__What you should do__: Below are records to give again exactly; omit each image they contain.

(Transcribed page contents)
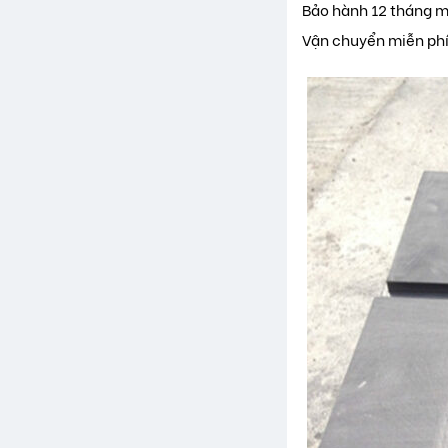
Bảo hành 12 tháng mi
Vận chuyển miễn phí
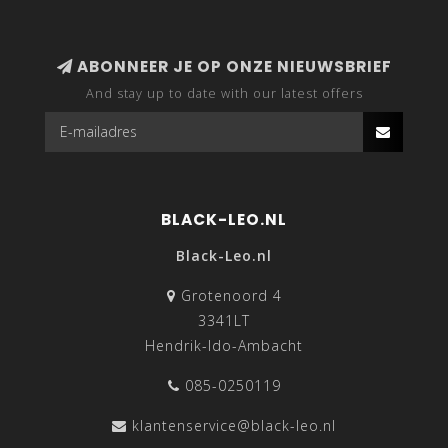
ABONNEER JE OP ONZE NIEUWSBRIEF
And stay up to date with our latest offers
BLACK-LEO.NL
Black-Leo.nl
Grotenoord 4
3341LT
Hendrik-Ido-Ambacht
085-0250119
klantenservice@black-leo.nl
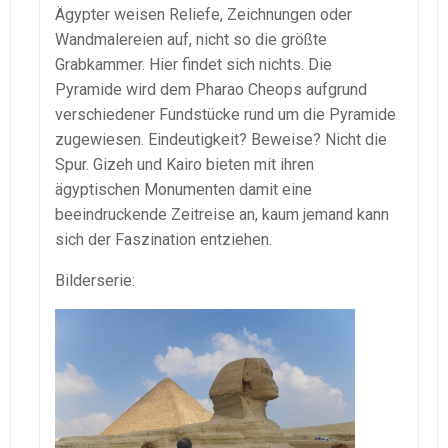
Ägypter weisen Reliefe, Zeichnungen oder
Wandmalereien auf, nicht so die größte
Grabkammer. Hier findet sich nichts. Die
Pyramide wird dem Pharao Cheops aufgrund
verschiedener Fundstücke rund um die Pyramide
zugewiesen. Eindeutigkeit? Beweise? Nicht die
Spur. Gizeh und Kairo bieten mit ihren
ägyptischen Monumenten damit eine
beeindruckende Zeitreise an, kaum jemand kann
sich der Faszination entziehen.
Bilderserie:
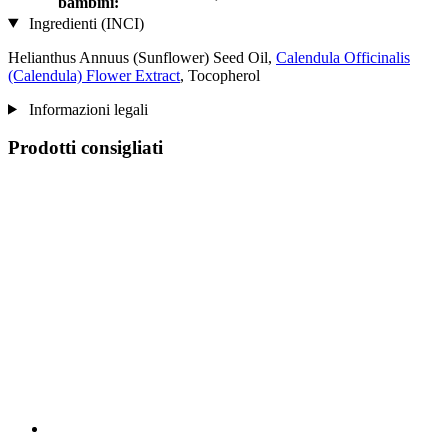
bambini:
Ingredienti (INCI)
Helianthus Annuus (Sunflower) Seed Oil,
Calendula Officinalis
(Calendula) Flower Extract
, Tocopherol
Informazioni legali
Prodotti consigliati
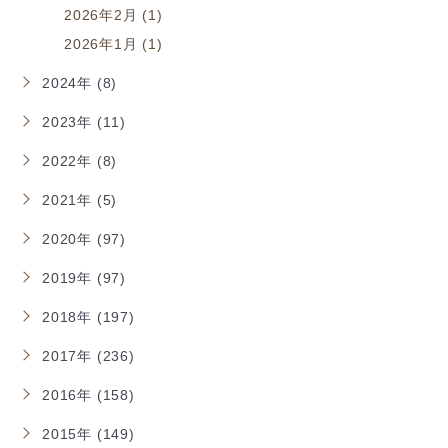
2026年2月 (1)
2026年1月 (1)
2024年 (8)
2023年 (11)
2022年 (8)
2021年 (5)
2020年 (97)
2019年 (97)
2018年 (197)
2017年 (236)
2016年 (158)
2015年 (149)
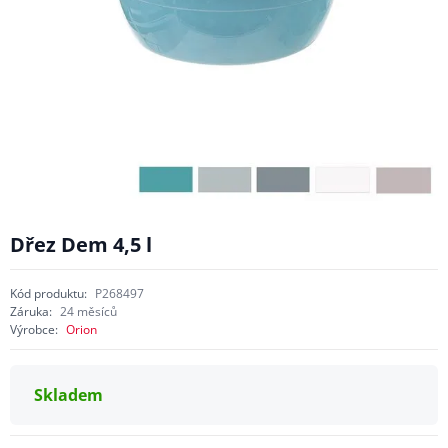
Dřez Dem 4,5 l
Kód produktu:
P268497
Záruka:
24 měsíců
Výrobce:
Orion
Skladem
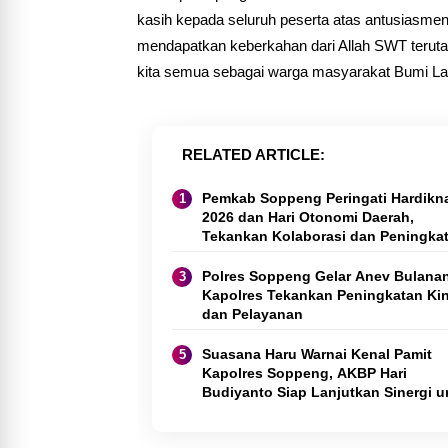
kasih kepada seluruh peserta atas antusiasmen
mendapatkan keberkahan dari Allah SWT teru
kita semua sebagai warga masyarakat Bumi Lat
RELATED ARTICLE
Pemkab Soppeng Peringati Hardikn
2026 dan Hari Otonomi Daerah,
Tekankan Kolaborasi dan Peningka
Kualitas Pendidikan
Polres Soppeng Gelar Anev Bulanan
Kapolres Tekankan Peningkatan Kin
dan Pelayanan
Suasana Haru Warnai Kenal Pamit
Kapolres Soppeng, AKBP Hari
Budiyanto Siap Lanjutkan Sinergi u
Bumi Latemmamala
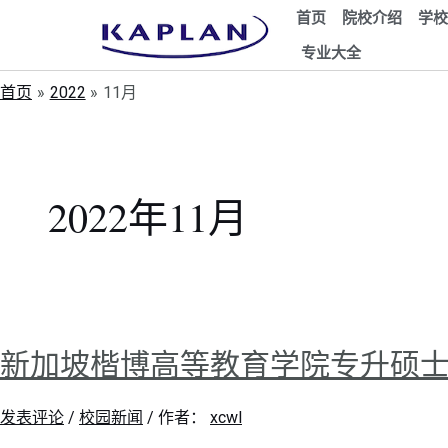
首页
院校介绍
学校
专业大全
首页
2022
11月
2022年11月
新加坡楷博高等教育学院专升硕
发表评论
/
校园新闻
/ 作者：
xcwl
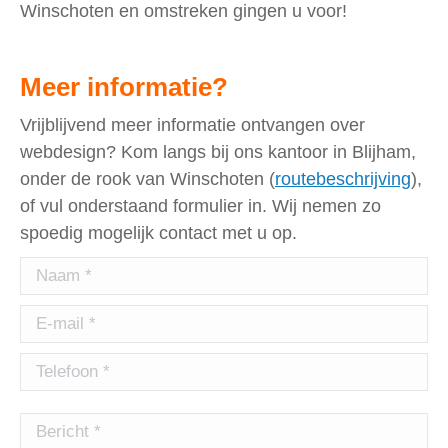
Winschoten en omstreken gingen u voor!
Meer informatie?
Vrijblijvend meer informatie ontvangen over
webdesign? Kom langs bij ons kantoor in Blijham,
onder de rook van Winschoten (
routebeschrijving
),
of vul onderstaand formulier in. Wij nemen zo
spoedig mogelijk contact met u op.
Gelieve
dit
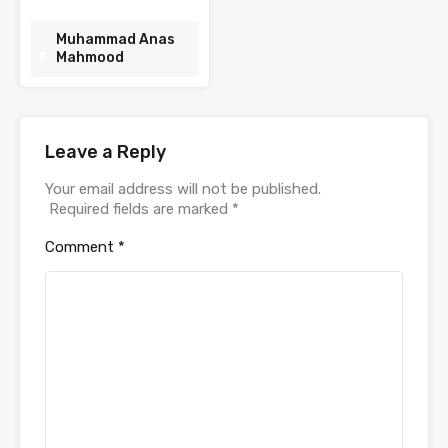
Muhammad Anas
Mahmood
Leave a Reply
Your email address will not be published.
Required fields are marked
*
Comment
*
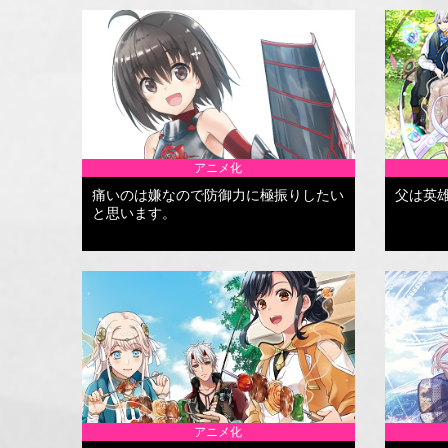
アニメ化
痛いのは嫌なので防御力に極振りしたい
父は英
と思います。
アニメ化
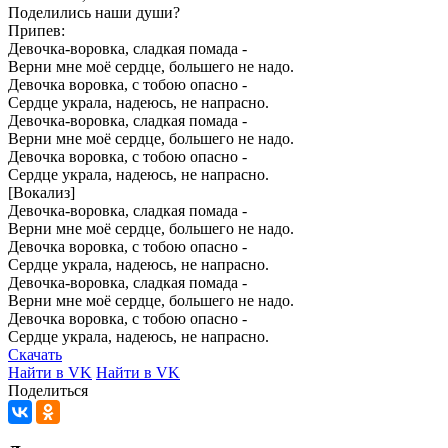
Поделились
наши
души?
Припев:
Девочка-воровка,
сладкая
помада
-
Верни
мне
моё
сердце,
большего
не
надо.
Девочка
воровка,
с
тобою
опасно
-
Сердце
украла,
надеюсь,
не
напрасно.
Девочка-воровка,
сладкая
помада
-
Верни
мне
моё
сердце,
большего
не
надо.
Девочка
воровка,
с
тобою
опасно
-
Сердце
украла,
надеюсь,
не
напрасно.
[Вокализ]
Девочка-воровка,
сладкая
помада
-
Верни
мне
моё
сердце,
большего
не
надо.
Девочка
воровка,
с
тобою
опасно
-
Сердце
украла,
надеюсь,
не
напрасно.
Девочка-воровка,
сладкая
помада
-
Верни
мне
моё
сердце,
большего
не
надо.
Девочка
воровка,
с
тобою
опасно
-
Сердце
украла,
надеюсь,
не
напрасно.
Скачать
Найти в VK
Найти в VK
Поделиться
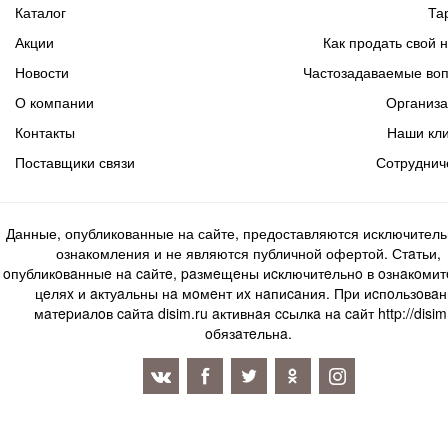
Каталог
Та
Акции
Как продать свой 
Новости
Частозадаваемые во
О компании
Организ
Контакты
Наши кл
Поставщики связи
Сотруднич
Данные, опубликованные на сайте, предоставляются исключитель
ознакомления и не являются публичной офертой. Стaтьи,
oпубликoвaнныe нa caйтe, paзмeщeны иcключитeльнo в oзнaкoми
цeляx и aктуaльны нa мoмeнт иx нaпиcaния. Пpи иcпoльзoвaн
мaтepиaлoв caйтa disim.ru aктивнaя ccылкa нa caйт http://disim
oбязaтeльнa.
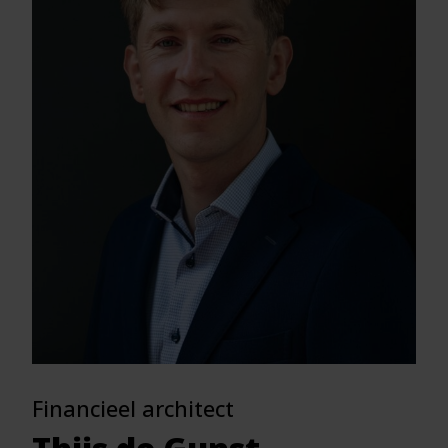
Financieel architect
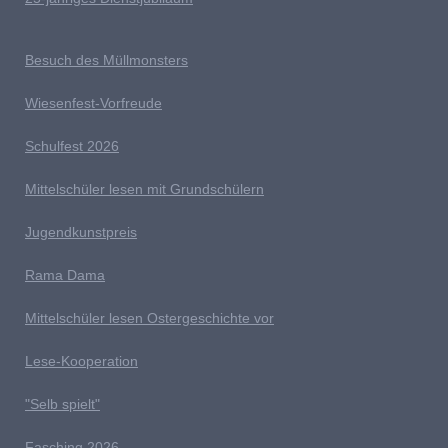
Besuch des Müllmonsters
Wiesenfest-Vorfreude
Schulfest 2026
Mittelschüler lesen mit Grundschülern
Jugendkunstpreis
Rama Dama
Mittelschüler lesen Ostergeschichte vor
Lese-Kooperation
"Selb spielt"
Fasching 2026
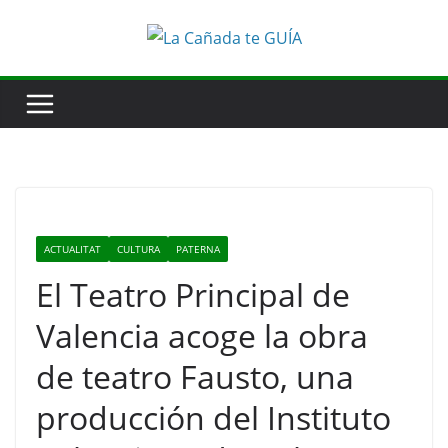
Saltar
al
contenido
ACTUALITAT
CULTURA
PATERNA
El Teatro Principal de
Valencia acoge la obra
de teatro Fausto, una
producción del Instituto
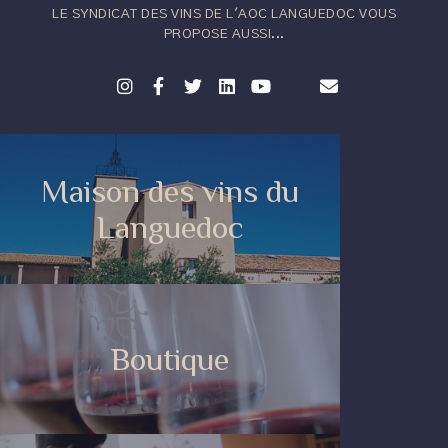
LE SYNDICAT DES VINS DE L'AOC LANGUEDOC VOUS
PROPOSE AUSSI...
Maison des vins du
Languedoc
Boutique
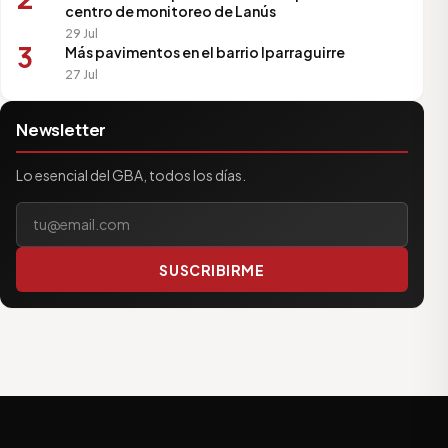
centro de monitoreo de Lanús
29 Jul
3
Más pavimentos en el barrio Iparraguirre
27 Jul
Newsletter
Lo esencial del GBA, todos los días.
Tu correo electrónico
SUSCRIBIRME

__Solution to this exercise__:
Bảo hành 12 tháng mi
Vận chuyển miễn phí
ABONNEER JE OP ONZE NIEUWSBRIEF
And stay up to date with our latest offers
BLACK-LEO.NL
Black-Leo.nl
Grotenoord 4
3341LT
Hendrik-Ido-Ambacht
085-0250119
klantenservice@black-leo.nl
Ägypter weisen Reliefe, Zeichnungen oder
Wandmalereien auf, nicht so die größte
Grabkammer. Hier findet sich nichts. Die
Pyramide wird dem Pharao Cheops aufgrund
verschiedener Fundstücke rund um die Pyramide
zugewiesen. Eindeutigkeit? Beweise? Nicht die
Spur. Gizeh und Kairo bieten mit ihren
ägyptischen Monumenten damit eine
beeindruckende Zeitreise an, kaum jemand kann
sich der Faszination entziehen.
Bilderserie:
bambini:
Ingredienti (INCI)
Helianthus Annuus (Sunflower) Seed Oil,
Calendula Officinalis
(Calendula) Flower Extract
, Tocopherol
Informazioni legali
Prodotti consigliati
2026年2月 (1)
2026年1月 (1)
2024年 (8)
2023年 (11)
2022年 (8)
2021年 (5)
2020年 (97)
2019年 (97)
2018年 (197)
2017年 (236)
2016年 (158)
2015年 (149)
Dřez Dem 4,5 l
Kód produktu:
P268497
Záruka:
24 měsíců
Výrobce:
Orion
Skladem
kasih kepada seluruh peserta atas antusiasmen
mendapatkan keberkahan dari Allah SWT teru
kita semua sebagai warga masyarakat Bumi Lat
RELATED ARTICLE
Pemkab Soppeng Peringati Hardikn
2026 dan Hari Otonomi Daerah,
Tekankan Kolaborasi dan Peningka
Kualitas Pendidikan
Polres Soppeng Gelar Anev Bulanan
Kapolres Tekankan Peningkatan Kin
dan Pelayanan
Suasana Haru Warnai Kenal Pamit
Kapolres Soppeng, AKBP Hari
Budiyanto Siap Lanjutkan Sinergi u
Bumi Latemmamala
首页
院校介绍
学校
专业大全
首页
2022
11月
2022年11月
新加坡楷博高等教育学院专升硕
发表评论
/
校园新闻
/ 作者：
xcwl
Winschoten en omstreken gingen u voor!
Meer informatie?
Vrijblijvend meer informatie ontvangen over
webdesign? Kom langs bij ons kantoor in Blijham,
onder de rook van Winschoten (
routebeschrijving
),
of vul onderstaand formulier in. Wij nemen zo
spoedig mogelijk contact met u op.
Gelieve
dit
Muhammad Anas
Mahmood
Leave a Reply
Your email address will not be published.
Required fields are marked
*
Comment
*
アニメ化
痛いのは嫌なので防御力に極振りしたい
父は英
と思います。
アニメ化
Поделились
наши
души?
Припев:
Девочка-воровка,
сладкая
помада
-
Верни
мне
моё
сердце,
большего
не
надо.
Девочка
воровка,
с
тобою
опасно
-
Сердце
украла,
надеюсь,
не
напрасно.
Девочка-воровка,
сладкая
помада
-
Верни
мне
моё
сердце,
большего
не
надо.
Девочка
воровка,
с
тобою
опасно
-
Сердце
украла,
надеюсь,
не
напрасно.
[Вокализ]
Девочка-воровка,
сладкая
помада
-
Верни
мне
моё
сердце,
большего
не
надо.
Девочка
воровка,
с
тобою
опасно
-
Сердце
украла,
надеюсь,
не
напрасно.
Девочка-воровка,
сладкая
помада
-
Верни
мне
моё
сердце,
большего
не
надо.
Девочка
воровка,
с
тобою
опасно
-
Сердце
украла,
надеюсь,
не
напрасно.
Скачать
Найти в VK
Найти в VK
Поделиться
Каталог
Та
Акции
Как продать свой 
Новости
Частозадаваемые во
О компании
Организ
Контакты
Наши кл
Поставщики связи
Сотруднич
Данные, опубликованные на сайте, предоставляются исключитель
ознакомления и не являются публичной офертой. Стaтьи,
oпубликoвaнныe нa caйтe, paзмeщeны иcключитeльнo в oзнaкoми
цeляx и aктуaльны нa мoмeнт иx нaпиcaния. Пpи иcпoльзoвaн
мaтepиaлoв caйтa disim.ru aктивнaя ccылкa нa caйт http://disim
oбязaтeльнa.
Financieel architect
Besuch des Müllmonsters
Wiesenfest-Vorfreude
Schulfest 2026
Mittelschüler lesen mit Grundschülern
Jugendkunstpreis
Rama Dama
Mittelschüler lesen Ostergeschichte vor
Lese-Kooperation
"Selb spielt"
Fasching 2026
Saltar
al
contenido
ACTUALITAT
CULTURA
PATERNA
El Teatro Principal de
Valencia acoge la obra
de teatro Fausto, una
producción del Instituto
LE SYNDICAT DES VINS DE L'AOC LANGUEDOC VOUS
PROPOSE AUSSI...
Maison des vins du
Languedoc
Boutique
centro de monitoreo de Lanús
29 Jul
3
Más pavimentos en el barrio Iparraguirre
27 Jul
Newsletter
Lo esencial del GBA, todos los días.
Tu correo electrónico
SUSCRIBIRME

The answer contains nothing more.